• Task to complete
Please repeat the data exactly. Any picture in it stays out.

=== Begin Enclosure ===

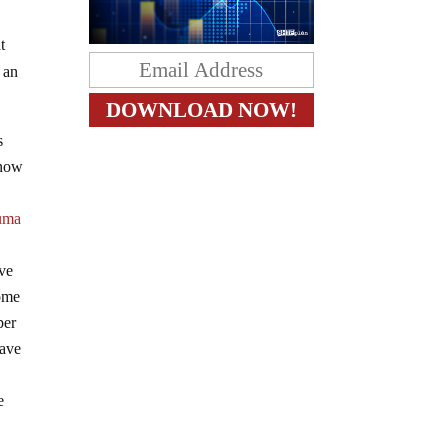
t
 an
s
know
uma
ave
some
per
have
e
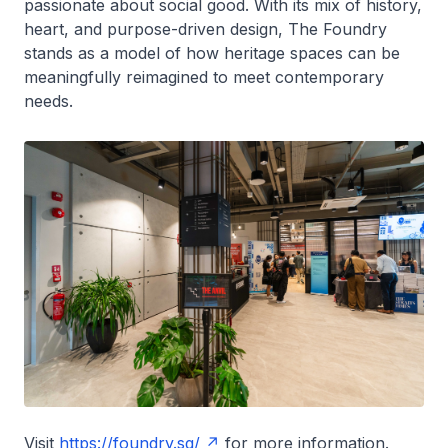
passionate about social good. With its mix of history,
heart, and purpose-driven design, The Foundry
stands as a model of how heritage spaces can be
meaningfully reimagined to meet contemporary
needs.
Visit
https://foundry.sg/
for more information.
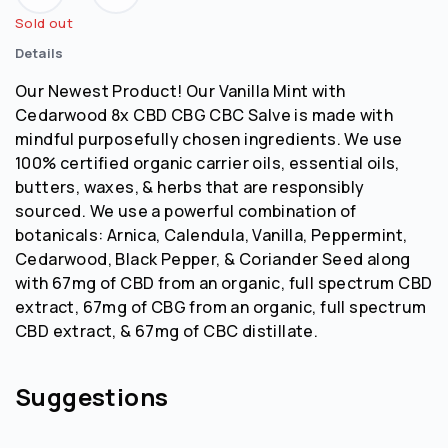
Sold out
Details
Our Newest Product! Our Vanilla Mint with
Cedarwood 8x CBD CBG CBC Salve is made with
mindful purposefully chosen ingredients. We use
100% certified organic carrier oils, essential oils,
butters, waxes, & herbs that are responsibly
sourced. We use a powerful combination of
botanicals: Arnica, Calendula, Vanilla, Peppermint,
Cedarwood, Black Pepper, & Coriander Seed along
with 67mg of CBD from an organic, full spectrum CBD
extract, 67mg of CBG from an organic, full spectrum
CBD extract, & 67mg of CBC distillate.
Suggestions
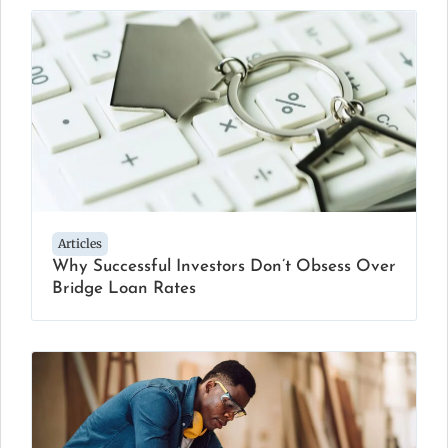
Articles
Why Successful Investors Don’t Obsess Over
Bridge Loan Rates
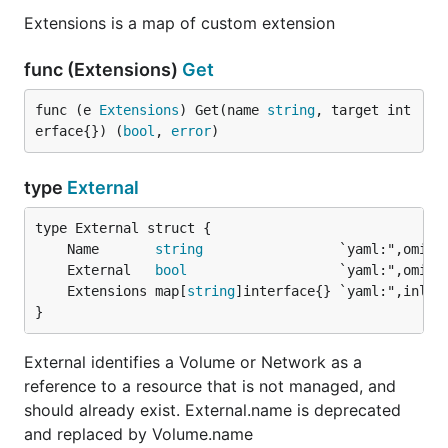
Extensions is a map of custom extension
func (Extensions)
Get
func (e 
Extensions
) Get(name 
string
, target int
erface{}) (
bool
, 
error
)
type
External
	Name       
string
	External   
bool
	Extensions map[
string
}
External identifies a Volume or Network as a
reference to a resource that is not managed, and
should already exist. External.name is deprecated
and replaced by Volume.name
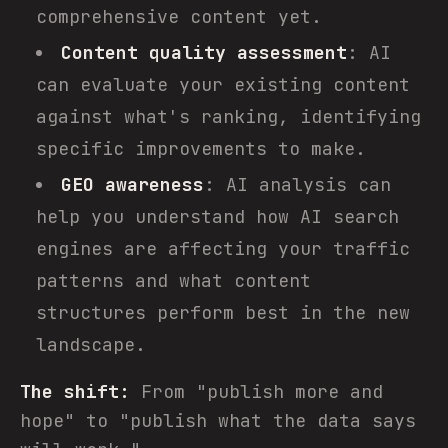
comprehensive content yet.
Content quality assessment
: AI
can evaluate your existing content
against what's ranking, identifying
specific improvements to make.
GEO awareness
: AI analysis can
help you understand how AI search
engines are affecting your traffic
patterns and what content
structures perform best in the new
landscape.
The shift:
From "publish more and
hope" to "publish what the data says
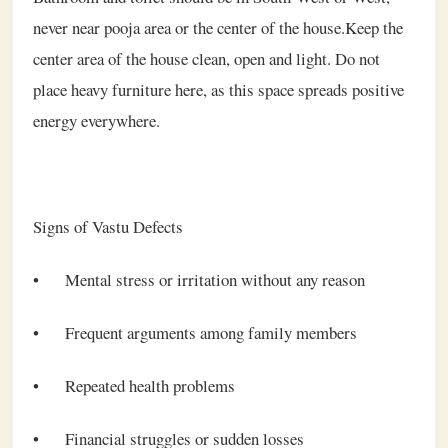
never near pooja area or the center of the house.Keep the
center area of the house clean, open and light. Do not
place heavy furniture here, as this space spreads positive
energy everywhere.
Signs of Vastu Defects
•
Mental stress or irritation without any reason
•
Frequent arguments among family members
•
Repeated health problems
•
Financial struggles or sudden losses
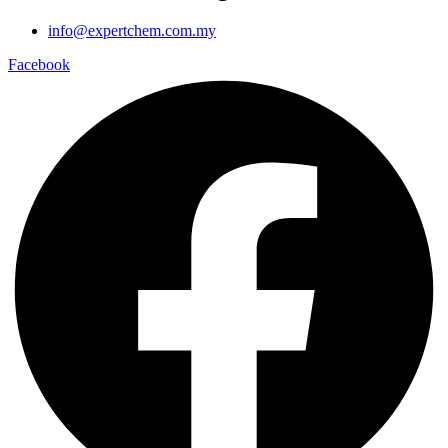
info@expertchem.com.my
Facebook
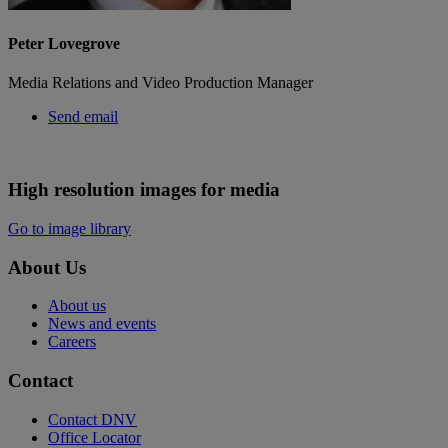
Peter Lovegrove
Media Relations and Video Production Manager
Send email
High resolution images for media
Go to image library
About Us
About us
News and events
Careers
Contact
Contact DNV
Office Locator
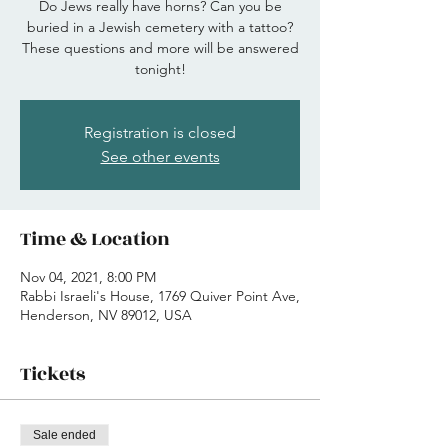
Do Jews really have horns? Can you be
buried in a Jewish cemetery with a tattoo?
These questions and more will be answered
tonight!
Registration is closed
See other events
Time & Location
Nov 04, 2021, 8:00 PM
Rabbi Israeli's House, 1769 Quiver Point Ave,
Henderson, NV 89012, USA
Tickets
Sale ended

=== End Enclosure ===

• Expected answer
t
 an
s
know
uma
ave
some
per
have
e
passionate about social good. With its mix of history,
heart, and purpose-driven design, The Foundry
stands as a model of how heritage spaces can be
meaningfully reimagined to meet contemporary
needs.
Visit
https://foundry.sg/
for more information.
Sold out
Details
Our Newest Product! Our Vanilla Mint with
Cedarwood 8x CBD CBG CBC Salve is made with
mindful purposefully chosen ingredients. We use
100% certified organic carrier oils, essential oils,
butters, waxes, & herbs that are responsibly
sourced. We use a powerful combination of
botanicals: Arnica, Calendula, Vanilla, Peppermint,
Cedarwood, Black Pepper, & Coriander Seed along
with 67mg of CBD from an organic, full spectrum CBD
extract, 67mg of CBG from an organic, full spectrum
CBD extract, & 67mg of CBC distillate.
Suggestions
Articles
Why Successful Investors Don’t Obsess Over
Bridge Loan Rates
Extensions is a map of custom extension
func (Extensions)
Get
func (e 
Extensions
) Get(name 
string
, target int
erface{}) (
bool
, 
error
)
type
External
	Name       
string
	External   
bool
	Extensions map[
string
}
External identifies a Volume or Network as a
reference to a resource that is not managed, and
should already exist. External.name is deprecated
and replaced by Volume.name
comprehensive content yet.
Content quality assessment
: AI
can evaluate your existing content
against what's ranking, identifying
specific improvements to make.
GEO awareness
: AI analysis can
help you understand how AI search
engines are affecting your traffic
patterns and what content
structures perform best in the new
landscape.
The shift:
From "publish more and
hope" to "publish what the data says
never near pooja area or the center of the house.Keep the
center area of the house clean, open and light. Do not
place heavy furniture here, as this space spreads positive
energy everywhere.
Signs of Vastu Defects
•
Mental stress or irritation without any reason
•
Frequent arguments among family members
•
Repeated health problems
•
Financial struggles or sudden losses
info@expertchem.com.my
Facebook
Peter Lovegrove
Media Relations and Video Production Manager
Send email
High resolution images for media
Go to image library
About Us
About us
News and events
Careers
Contact
Contact DNV
Office Locator
Do Jews really have horns? Can you be
buried in a Jewish cemetery with a tattoo?
These questions and more will be answered
tonight!
Registration is closed
See other events
Time & Location
Nov 04, 2021, 8:00 PM
Rabbi Israeli's House, 1769 Quiver Point Ave,
Henderson, NV 89012, USA
Tickets
Sale ended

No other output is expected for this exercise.